A suggested sequence. Adjust to your loop date.

4 weeks out Deep Study
  • ML System Design: 1 system per day, all 5 phases. Use the Design Room.
  • ML Coding: 2 problems per day — fundamentals, not hard LeetCode yet.
  • Stats & Experimentation: master A/B design, power analysis, and causal inference fundamentals.
  • For AI roles: read 2–3 recent LLM papers relevant to the company.
2 weeks out Mock & Sharpen
  • Run 2–3 mock system design interviews (with a peer or AI).
  • AI Systems: deep dive on RAG, evaluation, agent patterns.
  • Experimentation: work through 2–3 case studies — metric design, validity threats, network effects.

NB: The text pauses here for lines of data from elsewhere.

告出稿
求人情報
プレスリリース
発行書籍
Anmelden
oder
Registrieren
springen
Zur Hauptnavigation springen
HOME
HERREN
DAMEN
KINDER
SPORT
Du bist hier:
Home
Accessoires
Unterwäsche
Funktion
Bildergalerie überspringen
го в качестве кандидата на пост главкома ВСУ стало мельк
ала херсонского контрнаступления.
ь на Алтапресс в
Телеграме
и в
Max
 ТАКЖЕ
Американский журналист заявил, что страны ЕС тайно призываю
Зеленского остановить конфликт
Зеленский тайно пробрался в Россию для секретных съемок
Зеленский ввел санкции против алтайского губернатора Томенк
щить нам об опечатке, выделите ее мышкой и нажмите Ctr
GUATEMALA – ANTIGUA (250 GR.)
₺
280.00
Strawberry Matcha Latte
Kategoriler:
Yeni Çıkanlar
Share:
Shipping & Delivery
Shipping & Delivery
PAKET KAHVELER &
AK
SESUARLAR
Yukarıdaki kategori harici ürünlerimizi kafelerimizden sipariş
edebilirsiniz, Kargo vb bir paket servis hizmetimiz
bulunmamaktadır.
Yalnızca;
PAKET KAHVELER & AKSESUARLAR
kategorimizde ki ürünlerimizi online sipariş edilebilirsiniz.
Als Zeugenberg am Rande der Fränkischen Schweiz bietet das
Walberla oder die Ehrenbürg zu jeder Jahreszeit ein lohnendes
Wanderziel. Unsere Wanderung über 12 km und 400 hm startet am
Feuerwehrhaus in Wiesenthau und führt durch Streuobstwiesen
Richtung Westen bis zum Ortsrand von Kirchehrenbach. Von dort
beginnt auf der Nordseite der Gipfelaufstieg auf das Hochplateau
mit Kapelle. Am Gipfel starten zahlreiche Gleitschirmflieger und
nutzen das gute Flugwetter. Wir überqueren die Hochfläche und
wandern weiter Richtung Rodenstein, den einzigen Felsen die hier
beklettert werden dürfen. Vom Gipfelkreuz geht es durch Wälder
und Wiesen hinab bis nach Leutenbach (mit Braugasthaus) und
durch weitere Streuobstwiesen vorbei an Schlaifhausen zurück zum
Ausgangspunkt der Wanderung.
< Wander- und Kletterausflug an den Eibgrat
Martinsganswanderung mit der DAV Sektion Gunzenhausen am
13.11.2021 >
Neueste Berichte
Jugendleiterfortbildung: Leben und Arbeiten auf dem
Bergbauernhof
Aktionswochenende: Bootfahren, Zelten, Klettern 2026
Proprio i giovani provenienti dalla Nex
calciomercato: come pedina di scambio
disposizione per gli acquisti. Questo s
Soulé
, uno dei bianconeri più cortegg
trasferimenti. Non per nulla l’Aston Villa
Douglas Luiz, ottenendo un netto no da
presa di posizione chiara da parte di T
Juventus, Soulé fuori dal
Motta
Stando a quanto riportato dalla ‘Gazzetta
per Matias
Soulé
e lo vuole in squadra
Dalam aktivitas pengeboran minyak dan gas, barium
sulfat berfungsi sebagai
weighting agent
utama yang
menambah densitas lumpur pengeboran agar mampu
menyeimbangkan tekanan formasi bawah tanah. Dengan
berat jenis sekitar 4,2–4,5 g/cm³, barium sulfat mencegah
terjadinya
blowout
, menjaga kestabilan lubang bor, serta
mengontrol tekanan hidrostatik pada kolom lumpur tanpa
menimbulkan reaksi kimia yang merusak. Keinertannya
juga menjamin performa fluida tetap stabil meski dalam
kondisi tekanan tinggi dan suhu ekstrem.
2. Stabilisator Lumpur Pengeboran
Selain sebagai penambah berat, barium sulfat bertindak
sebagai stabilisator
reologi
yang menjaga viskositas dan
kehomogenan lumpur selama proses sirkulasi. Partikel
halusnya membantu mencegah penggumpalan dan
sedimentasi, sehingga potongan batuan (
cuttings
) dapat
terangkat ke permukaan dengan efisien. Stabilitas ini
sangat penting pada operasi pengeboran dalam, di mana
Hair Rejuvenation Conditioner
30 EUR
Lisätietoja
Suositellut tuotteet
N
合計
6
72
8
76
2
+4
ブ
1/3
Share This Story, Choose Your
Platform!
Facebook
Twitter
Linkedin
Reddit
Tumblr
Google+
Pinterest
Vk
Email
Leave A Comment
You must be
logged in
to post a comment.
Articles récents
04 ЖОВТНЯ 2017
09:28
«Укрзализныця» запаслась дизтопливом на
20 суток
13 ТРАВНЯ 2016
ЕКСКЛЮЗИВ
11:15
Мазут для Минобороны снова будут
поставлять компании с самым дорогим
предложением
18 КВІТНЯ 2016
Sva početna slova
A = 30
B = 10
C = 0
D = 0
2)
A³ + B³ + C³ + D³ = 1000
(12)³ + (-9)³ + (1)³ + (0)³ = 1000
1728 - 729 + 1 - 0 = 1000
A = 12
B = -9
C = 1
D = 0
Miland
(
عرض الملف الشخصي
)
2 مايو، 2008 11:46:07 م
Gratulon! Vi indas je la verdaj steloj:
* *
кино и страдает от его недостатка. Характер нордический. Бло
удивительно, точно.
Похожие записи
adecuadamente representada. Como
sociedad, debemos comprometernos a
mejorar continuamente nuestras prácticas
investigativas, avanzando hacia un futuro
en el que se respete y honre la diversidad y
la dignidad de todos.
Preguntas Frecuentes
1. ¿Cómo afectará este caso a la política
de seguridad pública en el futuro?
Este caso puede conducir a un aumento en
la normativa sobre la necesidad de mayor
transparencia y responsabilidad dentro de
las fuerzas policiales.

  • Identify the 2–3 systems most likely for your target company. Drill those.
1 week out Review Mode
  • Quick-reference only — no new material.
  • Research your target company: recent blog posts, papers, product launches.
  • Review statistical pitfalls: p-hacking, Simpson's paradox, survivorship bias, Goodhart's Law.
  • One full mock interview with timed phases.
48 hours out Light Touch
  • Review Senior ✦ callouts for the 2 most likely systems.
  • Review your causal inference framework and A/B experiment validity checklist.
  • Prepare 3 thoughtful questions to ask the interviewer.
  • No new material. Sleep matters more than cramming.
Day of Execute
  • Re-read the interviewer prompt slowly. Clarify before designing.
  • State your two-stage / cascade / threshold approach in the first 2 minutes.
  • Name a Senior ✦ insight per phase. Don't wait to be asked.
  • Close with business impact. Always.